Uma narrativa fílmica exemplar para discutir o imperialismo (técnico, político e econômico)

sobre o continente africano pode ser encontrada em O jardineiro Fiel, dirigido por Fernando

Meirelles (2005, EUA). Este filme aborda a presença das Grandes Corporações

Farmacêuticas nos países pobres, apresentando uma leitura alternativa à costumeira visão

eurocêntrica. Denuncia como o continente africano sofre a exploração da indústria

farmacológica, usando a população como cobaia, sem nenhum escrúpulo, para testar novos

produtos, aproveitando-se de imagens de atraso e subdesenvolvimento. Desdobramentos da

colonização moderna? A colonização da vida como afirmou Jurgen Habermas, ou a

mercantilização das mentes como diriam outros? Qualquer uma das alternativas tem sua

construção dentro da lógica que busca a dominação e a exploração capitalista, e de lucro a

qualquer custo.

Outra possibilidade interessante é trabalhar com a animação Kiriku e a Feiticeira, direção de

Michel Ocelot (1998, França). O filme retrata a cultura de etnias e povos daquele continente,

que fazem parte da formação da sociedade brasileira, valorizando a beleza africana. O

continente africano possui padrão estético e temporalidade próprio que dificilmente se

encaixa no paradigma6 eurocêntrico. Ao professor caberá fazer essa mediação.

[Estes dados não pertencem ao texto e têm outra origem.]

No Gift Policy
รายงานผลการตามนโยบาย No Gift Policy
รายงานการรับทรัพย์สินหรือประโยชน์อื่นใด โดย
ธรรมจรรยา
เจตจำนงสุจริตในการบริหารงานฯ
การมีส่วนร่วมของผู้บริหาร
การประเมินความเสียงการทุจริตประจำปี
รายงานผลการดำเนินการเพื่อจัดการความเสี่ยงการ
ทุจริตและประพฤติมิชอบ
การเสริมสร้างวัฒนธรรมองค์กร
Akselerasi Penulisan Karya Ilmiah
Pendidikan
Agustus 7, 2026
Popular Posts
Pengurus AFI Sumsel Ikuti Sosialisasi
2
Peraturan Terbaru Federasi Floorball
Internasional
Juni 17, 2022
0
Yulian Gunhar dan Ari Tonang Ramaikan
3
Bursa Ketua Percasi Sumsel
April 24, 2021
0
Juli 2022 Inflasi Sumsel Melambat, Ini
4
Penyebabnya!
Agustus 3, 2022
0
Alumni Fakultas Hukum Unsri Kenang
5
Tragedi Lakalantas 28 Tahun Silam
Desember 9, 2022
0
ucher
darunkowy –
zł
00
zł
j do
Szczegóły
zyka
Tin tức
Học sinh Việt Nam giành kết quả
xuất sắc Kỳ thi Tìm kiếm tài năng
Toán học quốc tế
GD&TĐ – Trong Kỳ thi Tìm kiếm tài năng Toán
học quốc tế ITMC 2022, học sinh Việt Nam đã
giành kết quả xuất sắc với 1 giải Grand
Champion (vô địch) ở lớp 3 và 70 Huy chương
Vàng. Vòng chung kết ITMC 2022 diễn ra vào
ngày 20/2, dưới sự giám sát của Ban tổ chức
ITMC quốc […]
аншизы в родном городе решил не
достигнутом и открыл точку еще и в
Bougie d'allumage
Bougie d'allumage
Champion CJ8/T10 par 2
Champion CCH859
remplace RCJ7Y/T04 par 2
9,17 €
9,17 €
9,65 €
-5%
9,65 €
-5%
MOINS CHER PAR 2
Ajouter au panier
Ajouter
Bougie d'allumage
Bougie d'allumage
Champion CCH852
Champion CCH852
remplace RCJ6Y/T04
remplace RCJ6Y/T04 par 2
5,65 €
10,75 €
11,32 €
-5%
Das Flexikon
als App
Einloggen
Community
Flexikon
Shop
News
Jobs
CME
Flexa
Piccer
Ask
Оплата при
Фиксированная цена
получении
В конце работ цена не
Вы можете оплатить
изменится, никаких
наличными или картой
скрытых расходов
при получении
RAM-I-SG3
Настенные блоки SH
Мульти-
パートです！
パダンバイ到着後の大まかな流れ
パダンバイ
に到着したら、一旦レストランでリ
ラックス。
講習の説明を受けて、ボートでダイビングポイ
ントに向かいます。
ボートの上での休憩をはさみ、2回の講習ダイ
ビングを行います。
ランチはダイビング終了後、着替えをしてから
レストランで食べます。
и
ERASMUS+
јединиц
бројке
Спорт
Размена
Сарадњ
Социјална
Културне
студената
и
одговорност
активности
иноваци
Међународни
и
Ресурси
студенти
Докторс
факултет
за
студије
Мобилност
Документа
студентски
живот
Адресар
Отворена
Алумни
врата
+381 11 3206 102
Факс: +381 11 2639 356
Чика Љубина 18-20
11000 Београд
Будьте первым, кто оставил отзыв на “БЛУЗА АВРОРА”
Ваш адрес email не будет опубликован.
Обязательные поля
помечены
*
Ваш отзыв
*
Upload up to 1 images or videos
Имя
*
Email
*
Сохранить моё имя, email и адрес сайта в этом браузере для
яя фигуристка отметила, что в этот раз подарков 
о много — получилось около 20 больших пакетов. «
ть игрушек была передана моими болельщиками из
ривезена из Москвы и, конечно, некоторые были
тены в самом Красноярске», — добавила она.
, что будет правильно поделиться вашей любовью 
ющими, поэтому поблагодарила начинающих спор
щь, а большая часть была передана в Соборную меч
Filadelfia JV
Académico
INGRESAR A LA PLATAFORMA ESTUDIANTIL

1.2.1 Discuta as contradições entre as noções de temporalidade africanas e européia, no

cotidiano da sociedade brasileira e seus pluralismos étnicos.

1.2.2 Diferencie o significado e as práticas referentes à produção por meio do trabalho na

visão empresarial capitalista ocidental e na perspectiva das culturas africanas.

1.3 Pesquisa. Antes mesmo de iniciar uma pesquisa histórica ou social é sempre necessário

ter claro: pesquisas escolares são diferentes de pesquisas acadêmicas. Na escola não

precisamos formar cientistas, historiadores objetivos, com metodologias rigorosíssimas. Por

outro lado, isto não quer dizer que não possamos lançar mão de algumas ferramentas

metodológicas para que nossos alunos também produzam conhecimento, aprendendo a

interpretar a própria história em que estão imersos. Para isso, não basta que apenas

participem da coleta de dados, é necessário que todos se envolvam na própria elaboração (e

posterior interpretação) da pesquisa.

1.3.1 Investigar sobre o continente africano, tendo em vista:

a) A identificação das regiões de onde veio a maioria dos grupos humanos escravizados7.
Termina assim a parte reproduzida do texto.